PROBLEM REQUIREMENTS
Pictures stay out; print the rest of the listing below exactly as it stands.

(RECORDS FOR THE EXERCISE Opens)

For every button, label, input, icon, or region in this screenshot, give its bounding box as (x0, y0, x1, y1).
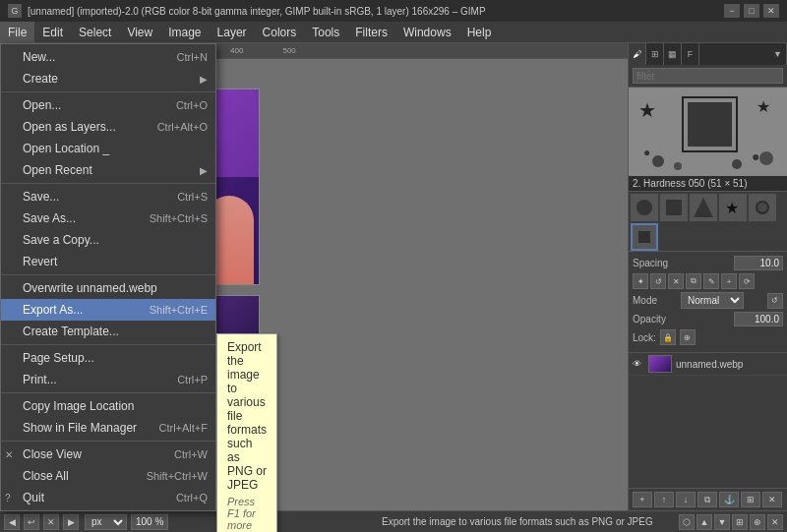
menu-open-recent[interactable]: Open Recent ▶ (1, 159, 215, 181)
panel-options-icon[interactable]: ▼ (769, 43, 787, 65)
menu-print[interactable]: Print... Ctrl+P (1, 369, 215, 390)
menu-new[interactable]: New... Ctrl+N (1, 46, 215, 68)
nav-delete-button[interactable]: ✕ (43, 514, 59, 530)
menu-windows[interactable]: Windows (395, 22, 459, 43)
refresh-icon[interactable]: ⟳ (739, 273, 755, 289)
brush-thumb-selected[interactable] (631, 223, 658, 251)
duplicate-brush-icon[interactable]: ⧉ (686, 273, 701, 289)
statusbar-icon-2[interactable]: ▲ (696, 514, 712, 530)
statusbar: ◀ ↩ ✕ ▶ px in mm 100 % Export the image … (0, 510, 787, 532)
menu-create[interactable]: Create ▶ (1, 68, 215, 89)
filter-input[interactable] (633, 68, 783, 84)
menu-image[interactable]: Image (160, 22, 209, 43)
close-button[interactable]: ✕ (763, 4, 779, 18)
mode-reset-icon[interactable]: ↺ (767, 293, 783, 309)
panel-tabs: 🖌 ⊞ ▦ F ▼ (629, 43, 787, 65)
menu-close-all[interactable]: Close All Shift+Ctrl+W (1, 465, 215, 487)
delete-brush-icon[interactable]: ✕ (668, 273, 684, 289)
panel-tab-brushes[interactable]: 🖌 (629, 43, 646, 65)
svg-text:●: ● (752, 148, 759, 164)
maximize-button[interactable]: □ (744, 4, 759, 18)
brush-thumb-1[interactable] (631, 194, 658, 221)
menu-layer[interactable]: Layer (210, 22, 255, 43)
layer-name: unnamed.webp (676, 359, 783, 370)
statusbar-right: ⬡ ▲ ▼ ⊞ ⊕ ✕ (679, 514, 783, 530)
menu-colors[interactable]: Colors (255, 22, 305, 43)
lock-position-icon[interactable]: ⊕ (680, 329, 696, 345)
menu-revert[interactable]: Revert (1, 251, 215, 272)
raise-layer-button[interactable]: ↑ (654, 492, 674, 507)
spacing-input[interactable] (734, 256, 783, 270)
separator-3 (1, 274, 215, 275)
tooltip-sub-text: Press F1 for more help. (227, 496, 267, 532)
duplicate-layer-button[interactable]: ⧉ (697, 492, 717, 507)
statusbar-icon-6[interactable]: ✕ (767, 514, 783, 530)
layer-item[interactable]: 👁 unnamed.webp (629, 353, 787, 376)
mode-select[interactable]: Normal Dissolve Multiply (681, 292, 744, 309)
menu-show-in-file-manager[interactable]: Show in File Manager Ctrl+Alt+F (1, 417, 215, 439)
svg-point-9 (732, 159, 742, 169)
right-panel: 🖌 ⊞ ▦ F ▼ ★ ★ ● ● (628, 43, 787, 510)
brush-thumb-3[interactable] (690, 194, 717, 221)
menu-tools[interactable]: Tools (304, 22, 347, 43)
svg-text:●: ● (643, 146, 650, 159)
minimize-button[interactable]: − (724, 4, 740, 18)
mode-label: Mode (633, 295, 657, 306)
statusbar-icon-5[interactable]: ⊕ (750, 514, 765, 530)
svg-point-15 (757, 202, 768, 213)
file-menu: New... Ctrl+N Create ▶ Open... Ctrl+O Op… (0, 43, 216, 511)
brush-thumb-2[interactable] (660, 194, 688, 221)
titlebar-title: [unnamed] (imported)-2.0 (RGB color 8-bi… (28, 6, 486, 17)
brush-thumb-5[interactable] (749, 194, 776, 221)
menu-open[interactable]: Open... Ctrl+O (1, 94, 215, 116)
menu-quit[interactable]: ? Quit Ctrl+Q (1, 487, 215, 508)
panel-tab-gradients[interactable]: ▦ (664, 43, 682, 65)
lock-alpha-icon[interactable]: 🔒 (660, 329, 676, 345)
separator-2 (1, 183, 215, 184)
separator-1 (1, 91, 215, 92)
menu-overwrite[interactable]: Overwrite unnamed.webp (1, 277, 215, 299)
menu-filters[interactable]: Filters (347, 22, 395, 43)
menu-export-as[interactable]: Export As... Shift+Ctrl+E (1, 299, 215, 321)
nav-prev-button[interactable]: ◀ (4, 514, 20, 530)
menu-help[interactable]: Help (459, 22, 500, 43)
reset-icon[interactable]: ↺ (650, 273, 666, 289)
merge-layers-button[interactable]: ⊞ (741, 492, 760, 507)
new-layer-button[interactable]: + (633, 492, 652, 507)
svg-text:★: ★ (725, 200, 739, 216)
menu-page-setup[interactable]: Page Setup... (1, 347, 215, 369)
panel-tab-fonts[interactable]: F (682, 43, 699, 65)
anchor-layer-button[interactable]: ⚓ (719, 492, 739, 507)
layer-visibility-icon[interactable]: 👁 (633, 359, 644, 369)
menu-edit[interactable]: Edit (34, 22, 71, 43)
menu-copy-image-location[interactable]: Copy Image Location (1, 395, 215, 417)
menu-close-view[interactable]: ✕ Close View Ctrl+W (1, 443, 215, 465)
edit-brush-icon[interactable]: ✎ (703, 273, 719, 289)
statusbar-icon-1[interactable]: ⬡ (679, 514, 695, 530)
delete-layer-button[interactable]: ✕ (762, 492, 782, 507)
menu-save-as[interactable]: Save As... Shift+Ctrl+S (1, 207, 215, 229)
separator-4 (1, 344, 215, 345)
menu-view[interactable]: View (119, 22, 160, 43)
statusbar-icon-3[interactable]: ▼ (714, 514, 730, 530)
menu-select[interactable]: Select (71, 22, 119, 43)
lower-layer-button[interactable]: ↓ (676, 492, 696, 507)
unit-select[interactable]: px in mm (85, 514, 127, 530)
nav-undo-button[interactable]: ↩ (24, 514, 39, 530)
menu-save[interactable]: Save... Ctrl+S (1, 186, 215, 207)
dynamics-icon[interactable]: ✦ (633, 273, 648, 289)
opacity-input[interactable] (734, 312, 783, 326)
menu-file[interactable]: File (0, 22, 34, 43)
svg-point-7 (652, 155, 664, 167)
menu-create-template[interactable]: Create Template... (1, 321, 215, 342)
brush-thumb-4[interactable]: ★ (719, 194, 747, 221)
menu-open-as-layers[interactable]: Open as Layers... Ctrl+Alt+O (1, 116, 215, 138)
spacing-label: Spacing (633, 258, 668, 268)
menu-open-location[interactable]: Open Location _ (1, 138, 215, 159)
menu-save-copy[interactable]: Save a Copy... (1, 229, 215, 251)
nav-next-button[interactable]: ▶ (63, 514, 79, 530)
panel-tab-patterns[interactable]: ⊞ (646, 43, 664, 65)
new-brush-icon[interactable]: + (721, 273, 737, 289)
menubar: File Edit Select View Image Layer Colors… (0, 22, 787, 43)
statusbar-icon-4[interactable]: ⊞ (732, 514, 748, 530)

(RECORDS FOR THE EXERCISE Closes)

WRITTEN REPLY
For every button, label, input, icon, or region in this screenshot, give its bounding box as (x0, y0, x1, y1).
menu-open-recent[interactable]: Open Recent ▶ (1, 159, 215, 181)
panel-options-icon[interactable]: ▼ (769, 43, 787, 65)
menu-print[interactable]: Print... Ctrl+P (1, 369, 215, 390)
menu-new[interactable]: New... Ctrl+N (1, 46, 215, 68)
nav-delete-button[interactable]: ✕ (43, 514, 59, 530)
menu-windows[interactable]: Windows (395, 22, 459, 43)
refresh-icon[interactable]: ⟳ (739, 273, 755, 289)
brush-thumb-selected[interactable] (631, 223, 658, 251)
duplicate-brush-icon[interactable]: ⧉ (686, 273, 701, 289)
statusbar-icon-2[interactable]: ▲ (696, 514, 712, 530)
statusbar: ◀ ↩ ✕ ▶ px in mm 100 % Export the image … (0, 510, 787, 532)
menu-create[interactable]: Create ▶ (1, 68, 215, 89)
filter-input[interactable] (633, 68, 783, 84)
menu-image[interactable]: Image (160, 22, 209, 43)
close-button[interactable]: ✕ (763, 4, 779, 18)
mode-reset-icon[interactable]: ↺ (767, 293, 783, 309)
panel-tabs: 🖌 ⊞ ▦ F ▼ (629, 43, 787, 65)
menu-close-all[interactable]: Close All Shift+Ctrl+W (1, 465, 215, 487)
delete-brush-icon[interactable]: ✕ (668, 273, 684, 289)
panel-tab-brushes[interactable]: 🖌 (629, 43, 646, 65)
svg-text:●: ● (752, 148, 759, 164)
maximize-button[interactable]: □ (744, 4, 759, 18)
brush-thumb-1[interactable] (631, 194, 658, 221)
menu-layer[interactable]: Layer (210, 22, 255, 43)
layer-name: unnamed.webp (676, 359, 783, 370)
statusbar-right: ⬡ ▲ ▼ ⊞ ⊕ ✕ (679, 514, 783, 530)
menu-colors[interactable]: Colors (255, 22, 305, 43)
lock-position-icon[interactable]: ⊕ (680, 329, 696, 345)
menu-revert[interactable]: Revert (1, 251, 215, 272)
raise-layer-button[interactable]: ↑ (654, 492, 674, 507)
spacing-input[interactable] (734, 256, 783, 270)
separator-3 (1, 274, 215, 275)
tooltip-sub-text: Press F1 for more help. (227, 496, 267, 532)
duplicate-layer-button[interactable]: ⧉ (697, 492, 717, 507)
statusbar-icon-6[interactable]: ✕ (767, 514, 783, 530)
layer-item[interactable]: 👁 unnamed.webp (629, 353, 787, 376)
mode-select[interactable]: Normal Dissolve Multiply (681, 292, 744, 309)
menu-show-in-file-manager[interactable]: Show in File Manager Ctrl+Alt+F (1, 417, 215, 439)
svg-point-9 (732, 159, 742, 169)
right-panel: 🖌 ⊞ ▦ F ▼ ★ ★ ● ● (628, 43, 787, 510)
brush-thumb-3[interactable] (690, 194, 717, 221)
menu-tools[interactable]: Tools (304, 22, 347, 43)
svg-text:●: ● (643, 146, 650, 159)
minimize-button[interactable]: − (724, 4, 740, 18)
mode-label: Mode (633, 295, 657, 306)
statusbar-icon-5[interactable]: ⊕ (750, 514, 765, 530)
svg-point-15 (757, 202, 768, 213)
file-menu: New... Ctrl+N Create ▶ Open... Ctrl+O Op… (0, 43, 216, 511)
brush-thumb-2[interactable] (660, 194, 688, 221)
titlebar-title: [unnamed] (imported)-2.0 (RGB color 8-bi… (28, 6, 486, 17)
brush-thumb-5[interactable] (749, 194, 776, 221)
menu-open[interactable]: Open... Ctrl+O (1, 94, 215, 116)
menu-quit[interactable]: ? Quit Ctrl+Q (1, 487, 215, 508)
panel-tab-gradients[interactable]: ▦ (664, 43, 682, 65)
lock-alpha-icon[interactable]: 🔒 (660, 329, 676, 345)
separator-2 (1, 183, 215, 184)
separator-1 (1, 91, 215, 92)
menu-overwrite[interactable]: Overwrite unnamed.webp (1, 277, 215, 299)
menu-filters[interactable]: Filters (347, 22, 395, 43)
menu-export-as[interactable]: Export As... Shift+Ctrl+E (1, 299, 215, 321)
nav-prev-button[interactable]: ◀ (4, 514, 20, 530)
menu-help[interactable]: Help (459, 22, 500, 43)
reset-icon[interactable]: ↺ (650, 273, 666, 289)
merge-layers-button[interactable]: ⊞ (741, 492, 760, 507)
new-layer-button[interactable]: + (633, 492, 652, 507)
svg-text:★: ★ (725, 200, 739, 216)
menu-page-setup[interactable]: Page Setup... (1, 347, 215, 369)
panel-tab-fonts[interactable]: F (682, 43, 699, 65)
anchor-layer-button[interactable]: ⚓ (719, 492, 739, 507)
layer-visibility-icon[interactable]: 👁 (633, 359, 644, 369)
menu-edit[interactable]: Edit (34, 22, 71, 43)
menu-copy-image-location[interactable]: Copy Image Location (1, 395, 215, 417)
menu-close-view[interactable]: ✕ Close View Ctrl+W (1, 443, 215, 465)
edit-brush-icon[interactable]: ✎ (703, 273, 719, 289)
statusbar-icon-1[interactable]: ⬡ (679, 514, 695, 530)
delete-layer-button[interactable]: ✕ (762, 492, 782, 507)
menu-save-as[interactable]: Save As... Shift+Ctrl+S (1, 207, 215, 229)
separator-4 (1, 344, 215, 345)
menu-view[interactable]: View (119, 22, 160, 43)
statusbar-icon-3[interactable]: ▼ (714, 514, 730, 530)
menu-select[interactable]: Select (71, 22, 119, 43)
lower-layer-button[interactable]: ↓ (676, 492, 696, 507)
unit-select[interactable]: px in mm (85, 514, 127, 530)
nav-undo-button[interactable]: ↩ (24, 514, 39, 530)
menu-save[interactable]: Save... Ctrl+S (1, 186, 215, 207)
dynamics-icon[interactable]: ✦ (633, 273, 648, 289)
opacity-input[interactable] (734, 312, 783, 326)
menu-file[interactable]: File (0, 22, 34, 43)
svg-point-7 (652, 155, 664, 167)
menu-create-template[interactable]: Create Template... (1, 321, 215, 342)
brush-thumb-4[interactable]: ★ (719, 194, 747, 221)
menu-open-as-layers[interactable]: Open as Layers... Ctrl+Alt+O (1, 116, 215, 138)
spacing-label: Spacing (633, 258, 668, 268)
menu-open-location[interactable]: Open Location _ (1, 138, 215, 159)
menu-save-copy[interactable]: Save a Copy... (1, 229, 215, 251)
nav-next-button[interactable]: ▶ (63, 514, 79, 530)
panel-tab-patterns[interactable]: ⊞ (646, 43, 664, 65)
new-brush-icon[interactable]: + (721, 273, 737, 289)
menubar: File Edit Select View Image Layer Colors… (0, 22, 787, 43)
statusbar-icon-4[interactable]: ⊞ (732, 514, 748, 530)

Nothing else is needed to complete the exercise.